## REQUIRED ACTION
Go through the data below and retype all of it exactly.

## EXERCISE MATERIAL
((
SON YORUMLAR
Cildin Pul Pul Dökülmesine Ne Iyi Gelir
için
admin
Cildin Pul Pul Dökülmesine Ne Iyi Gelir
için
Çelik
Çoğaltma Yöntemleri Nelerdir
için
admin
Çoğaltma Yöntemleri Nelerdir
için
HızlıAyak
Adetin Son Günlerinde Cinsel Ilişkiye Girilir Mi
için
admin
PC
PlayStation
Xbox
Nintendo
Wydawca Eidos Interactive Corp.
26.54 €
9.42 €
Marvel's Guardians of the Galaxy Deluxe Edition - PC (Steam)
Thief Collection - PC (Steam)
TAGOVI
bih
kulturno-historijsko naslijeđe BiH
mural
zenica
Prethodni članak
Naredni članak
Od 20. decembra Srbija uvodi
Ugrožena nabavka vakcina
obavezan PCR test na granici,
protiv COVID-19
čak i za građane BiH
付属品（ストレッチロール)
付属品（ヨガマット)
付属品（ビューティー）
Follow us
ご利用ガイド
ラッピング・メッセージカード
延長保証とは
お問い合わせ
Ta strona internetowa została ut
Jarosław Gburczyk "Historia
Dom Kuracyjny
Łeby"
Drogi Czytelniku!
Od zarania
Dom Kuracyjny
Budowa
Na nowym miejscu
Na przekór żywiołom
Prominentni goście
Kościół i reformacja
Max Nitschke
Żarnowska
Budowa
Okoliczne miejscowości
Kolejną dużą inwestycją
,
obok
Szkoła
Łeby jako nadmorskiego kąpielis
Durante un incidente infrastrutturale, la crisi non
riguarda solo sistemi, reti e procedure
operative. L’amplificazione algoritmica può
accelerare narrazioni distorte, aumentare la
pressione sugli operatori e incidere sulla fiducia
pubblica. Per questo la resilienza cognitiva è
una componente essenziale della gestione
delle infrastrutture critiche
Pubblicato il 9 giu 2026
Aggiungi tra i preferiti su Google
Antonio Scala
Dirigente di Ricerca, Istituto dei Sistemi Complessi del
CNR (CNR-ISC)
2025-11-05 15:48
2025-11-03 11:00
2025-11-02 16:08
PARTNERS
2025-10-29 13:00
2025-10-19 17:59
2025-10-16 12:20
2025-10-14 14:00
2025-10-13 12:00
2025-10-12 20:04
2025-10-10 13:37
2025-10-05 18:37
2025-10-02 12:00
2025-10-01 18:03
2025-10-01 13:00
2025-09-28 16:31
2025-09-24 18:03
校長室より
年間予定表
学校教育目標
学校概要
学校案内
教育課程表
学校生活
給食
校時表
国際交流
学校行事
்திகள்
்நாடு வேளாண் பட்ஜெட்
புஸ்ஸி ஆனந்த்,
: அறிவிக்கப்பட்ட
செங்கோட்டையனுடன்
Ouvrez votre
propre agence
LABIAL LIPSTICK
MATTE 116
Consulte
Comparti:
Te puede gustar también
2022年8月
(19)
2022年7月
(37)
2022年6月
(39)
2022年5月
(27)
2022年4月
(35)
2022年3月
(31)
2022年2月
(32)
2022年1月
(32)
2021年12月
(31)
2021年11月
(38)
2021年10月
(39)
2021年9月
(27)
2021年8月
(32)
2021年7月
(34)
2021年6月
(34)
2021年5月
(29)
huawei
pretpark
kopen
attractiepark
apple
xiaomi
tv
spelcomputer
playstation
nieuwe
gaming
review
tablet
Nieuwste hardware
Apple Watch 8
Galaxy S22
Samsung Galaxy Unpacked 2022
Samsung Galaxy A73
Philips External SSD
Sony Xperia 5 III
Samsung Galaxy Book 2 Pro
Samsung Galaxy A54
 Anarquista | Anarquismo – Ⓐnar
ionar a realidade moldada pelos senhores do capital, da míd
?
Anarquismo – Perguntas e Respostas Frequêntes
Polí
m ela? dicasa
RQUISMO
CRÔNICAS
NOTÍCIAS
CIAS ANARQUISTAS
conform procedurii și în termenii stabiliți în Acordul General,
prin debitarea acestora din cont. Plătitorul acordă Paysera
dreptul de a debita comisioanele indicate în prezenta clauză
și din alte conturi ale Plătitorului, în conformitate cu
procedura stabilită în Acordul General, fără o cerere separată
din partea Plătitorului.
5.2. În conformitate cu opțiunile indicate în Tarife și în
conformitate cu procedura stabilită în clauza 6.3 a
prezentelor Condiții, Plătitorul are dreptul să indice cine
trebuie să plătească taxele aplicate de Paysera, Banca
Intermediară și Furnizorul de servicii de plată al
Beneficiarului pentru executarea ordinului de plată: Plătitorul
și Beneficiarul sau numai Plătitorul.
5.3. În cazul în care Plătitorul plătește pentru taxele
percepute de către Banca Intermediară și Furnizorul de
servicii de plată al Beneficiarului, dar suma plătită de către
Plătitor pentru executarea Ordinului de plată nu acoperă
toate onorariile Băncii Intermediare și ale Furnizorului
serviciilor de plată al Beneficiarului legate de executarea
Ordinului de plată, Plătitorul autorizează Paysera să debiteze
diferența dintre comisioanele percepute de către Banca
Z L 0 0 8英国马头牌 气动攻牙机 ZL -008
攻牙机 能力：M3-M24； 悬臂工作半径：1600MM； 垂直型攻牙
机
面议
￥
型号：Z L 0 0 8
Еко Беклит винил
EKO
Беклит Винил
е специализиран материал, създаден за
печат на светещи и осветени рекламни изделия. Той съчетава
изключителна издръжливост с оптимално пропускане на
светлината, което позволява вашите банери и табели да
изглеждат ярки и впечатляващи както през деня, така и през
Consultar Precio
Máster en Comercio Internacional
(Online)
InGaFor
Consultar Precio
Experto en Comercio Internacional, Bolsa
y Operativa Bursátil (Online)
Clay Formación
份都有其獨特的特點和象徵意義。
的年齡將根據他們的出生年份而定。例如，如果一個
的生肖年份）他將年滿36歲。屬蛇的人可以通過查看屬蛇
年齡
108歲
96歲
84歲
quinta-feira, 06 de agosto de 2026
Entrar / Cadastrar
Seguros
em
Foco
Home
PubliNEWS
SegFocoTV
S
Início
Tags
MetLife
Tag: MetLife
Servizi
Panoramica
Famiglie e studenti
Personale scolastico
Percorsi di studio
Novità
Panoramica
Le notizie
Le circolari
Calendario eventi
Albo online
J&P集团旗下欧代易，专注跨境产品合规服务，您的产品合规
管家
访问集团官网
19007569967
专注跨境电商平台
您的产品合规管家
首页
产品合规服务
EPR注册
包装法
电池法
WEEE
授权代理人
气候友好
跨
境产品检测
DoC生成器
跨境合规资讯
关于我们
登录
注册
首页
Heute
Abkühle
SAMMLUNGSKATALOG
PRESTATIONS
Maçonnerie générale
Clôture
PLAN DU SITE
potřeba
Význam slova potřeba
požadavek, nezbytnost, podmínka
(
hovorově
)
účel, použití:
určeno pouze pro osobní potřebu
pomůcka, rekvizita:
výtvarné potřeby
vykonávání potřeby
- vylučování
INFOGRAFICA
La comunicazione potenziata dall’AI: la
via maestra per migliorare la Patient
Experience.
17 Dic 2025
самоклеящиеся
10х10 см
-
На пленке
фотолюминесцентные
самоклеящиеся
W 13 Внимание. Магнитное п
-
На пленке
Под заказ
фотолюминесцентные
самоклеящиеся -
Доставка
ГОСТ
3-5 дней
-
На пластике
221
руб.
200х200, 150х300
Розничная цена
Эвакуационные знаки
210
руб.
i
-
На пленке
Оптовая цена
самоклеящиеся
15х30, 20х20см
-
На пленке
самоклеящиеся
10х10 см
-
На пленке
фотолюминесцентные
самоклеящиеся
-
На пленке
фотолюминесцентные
))
## RESPONSE BELOW
SON YORUMLAR
Cildin Pul Pul Dökülmesine Ne Iyi Gelir
için
admin
Cildin Pul Pul Dökülmesine Ne Iyi Gelir
için
Çelik
Çoğaltma Yöntemleri Nelerdir
için
admin
Çoğaltma Yöntemleri Nelerdir
için
HızlıAyak
Adetin Son Günlerinde Cinsel Ilişkiye Girilir Mi
için
admin
PC
PlayStation
Xbox
Nintendo
Wydawca Eidos Interactive Corp.
26.54 €
9.42 €
Marvel's Guardians of the Galaxy Deluxe Edition - PC (Steam)
Thief Collection - PC (Steam)
TAGOVI
bih
kulturno-historijsko naslijeđe BiH
mural
zenica
Prethodni članak
Naredni članak
Od 20. decembra Srbija uvodi
Ugrožena nabavka vakcina
obavezan PCR test na granici,
protiv COVID-19
čak i za građane BiH
付属品（ストレッチロール)
付属品（ヨガマット)
付属品（ビューティー）
Follow us
ご利用ガイド
ラッピング・メッセージカード
延長保証とは
お問い合わせ
Ta strona internetowa została ut
Jarosław Gburczyk "Historia
Dom Kuracyjny
Łeby"
Drogi Czytelniku!
Od zarania
Dom Kuracyjny
Budowa
Na nowym miejscu
Na przekór żywiołom
Prominentni goście
Kościół i reformacja
Max Nitschke
Żarnowska
Budowa
Okoliczne miejscowości
Kolejną dużą inwestycją
,
obok
Szkoła
Łeby jako nadmorskiego kąpielis
Durante un incidente infrastrutturale, la crisi non
riguarda solo sistemi, reti e procedure
operative. L’amplificazione algoritmica può
accelerare narrazioni distorte, aumentare la
pressione sugli operatori e incidere sulla fiducia
pubblica. Per questo la resilienza cognitiva è
una componente essenziale della gestione
delle infrastrutture critiche
Pubblicato il 9 giu 2026
Aggiungi tra i preferiti su Google
Antonio Scala
Dirigente di Ricerca, Istituto dei Sistemi Complessi del
CNR (CNR-ISC)
2025-11-05 15:48
2025-11-03 11:00
2025-11-02 16:08
PARTNERS
2025-10-29 13:00
2025-10-19 17:59
2025-10-16 12:20
2025-10-14 14:00
2025-10-13 12:00
2025-10-12 20:04
2025-10-10 13:37
2025-10-05 18:37
2025-10-02 12:00
2025-10-01 18:03
2025-10-01 13:00
2025-09-28 16:31
2025-09-24 18:03
校長室より
年間予定表
学校教育目標
学校概要
学校案内
教育課程表
学校生活
給食
校時表
国際交流
学校行事
்திகள்
்நாடு வேளாண் பட்ஜெட்
புஸ்ஸி ஆனந்த்,
: அறிவிக்கப்பட்ட
செங்கோட்டையனுடன்
Ouvrez votre
propre agence
LABIAL LIPSTICK
MATTE 116
Consulte
Comparti:
Te puede gustar también
2022年8月
(19)
2022年7月
(37)
2022年6月
(39)
2022年5月
(27)
2022年4月
(35)
2022年3月
(31)
2022年2月
(32)
2022年1月
(32)
2021年12月
(31)
2021年11月
(38)
2021年10月
(39)
2021年9月
(27)
2021年8月
(32)
2021年7月
(34)
2021年6月
(34)
2021年5月
(29)
huawei
pretpark
kopen
attractiepark
apple
xiaomi
tv
spelcomputer
playstation
nieuwe
gaming
review
tablet
Nieuwste hardware
Apple Watch 8
Galaxy S22
Samsung Galaxy Unpacked 2022
Samsung Galaxy A73
Philips External SSD
Sony Xperia 5 III
Samsung Galaxy Book 2 Pro
Samsung Galaxy A54
 Anarquista | Anarquismo – Ⓐnar
ionar a realidade moldada pelos senhores do capital, da míd
?
Anarquismo – Perguntas e Respostas Frequêntes
Polí
m ela? dicasa
RQUISMO
CRÔNICAS
NOTÍCIAS
CIAS ANARQUISTAS
conform procedurii și în termenii stabiliți în Acordul General,
prin debitarea acestora din cont. Plătitorul acordă Paysera
dreptul de a debita comisioanele indicate în prezenta clauză
și din alte conturi ale Plătitorului, în conformitate cu
procedura stabilită în Acordul General, fără o cerere separată
din partea Plătitorului.
5.2. În conformitate cu opțiunile indicate în Tarife și în
conformitate cu procedura stabilită în clauza 6.3 a
prezentelor Condiții, Plătitorul are dreptul să indice cine
trebuie să plătească taxele aplicate de Paysera, Banca
Intermediară și Furnizorul de servicii de plată al
Beneficiarului pentru executarea ordinului de plată: Plătitorul
și Beneficiarul sau numai Plătitorul.
5.3. În cazul în care Plătitorul plătește pentru taxele
percepute de către Banca Intermediară și Furnizorul de
servicii de plată al Beneficiarului, dar suma plătită de către
Plătitor pentru executarea Ordinului de plată nu acoperă
toate onorariile Băncii Intermediare și ale Furnizorului
serviciilor de plată al Beneficiarului legate de executarea
Ordinului de plată, Plătitorul autorizează Paysera să debiteze
diferența dintre comisioanele percepute de către Banca
Z L 0 0 8英国马头牌 气动攻牙机 ZL -008
攻牙机 能力：M3-M24； 悬臂工作半径：1600MM； 垂直型攻牙
机
面议
￥
型号：Z L 0 0 8
Еко Беклит винил
EKO
Беклит Винил
е специализиран материал, създаден за
печат на светещи и осветени рекламни изделия. Той съчетава
изключителна издръжливост с оптимално пропускане на
светлината, което позволява вашите банери и табели да
изглеждат ярки и впечатляващи както през деня, така и през
Consultar Precio
Máster en Comercio Internacional
(Online)
InGaFor
Consultar Precio
Experto en Comercio Internacional, Bolsa
y Operativa Bursátil (Online)
Clay Formación
份都有其獨特的特點和象徵意義。
的年齡將根據他們的出生年份而定。例如，如果一個
的生肖年份）他將年滿36歲。屬蛇的人可以通過查看屬蛇
年齡
108歲
96歲
84歲
quinta-feira, 06 de agosto de 2026
Entrar / Cadastrar
Seguros
em
Foco
Home
PubliNEWS
SegFocoTV
S
Início
Tags
MetLife
Tag: MetLife
Servizi
Panoramica
Famiglie e studenti
Personale scolastico
Percorsi di studio
Novità
Panoramica
Le notizie
Le circolari
Calendario eventi
Albo online
J&P集团旗下欧代易，专注跨境产品合规服务，您的产品合规
管家
访问集团官网
19007569967
专注跨境电商平台
您的产品合规管家
首页
产品合规服务
EPR注册
包装法
电池法
WEEE
授权代理人
气候友好
跨
境产品检测
DoC生成器
跨境合规资讯
关于我们
登录
注册
首页
Heute
Abkühle
SAMMLUNGSKATALOG
PRESTATIONS
Maçonnerie générale
Clôture
PLAN DU SITE
potřeba
Význam slova potřeba
požadavek, nezbytnost, podmínka
(
hovorově
)
účel, použití:
určeno pouze pro osobní potřebu
pomůcka, rekvizita:
výtvarné potřeby
vykonávání potřeby
- vylučování
INFOGRAFICA
La comunicazione potenziata dall’AI: la
via maestra per migliorare la Patient
Experience.
17 Dic 2025
самоклеящиеся
10х10 см
-
На пленке
фотолюминесцентные
самоклеящиеся
W 13 Внимание. Магнитное п
-
На пленке
Под заказ
фотолюминесцентные
самоклеящиеся -
Доставка
ГОСТ
3-5 дней
-
На пластике
221
руб.
200х200, 150х300
Розничная цена
Эвакуационные знаки
210
руб.
i
-
На пленке
Оптовая цена
самоклеящиеся
15х30, 20х20см
-
На пленке
самоклеящиеся
10х10 см
-
На пленке
фотолюминесцентные
самоклеящиеся
-
На пленке
фотолюминесцентные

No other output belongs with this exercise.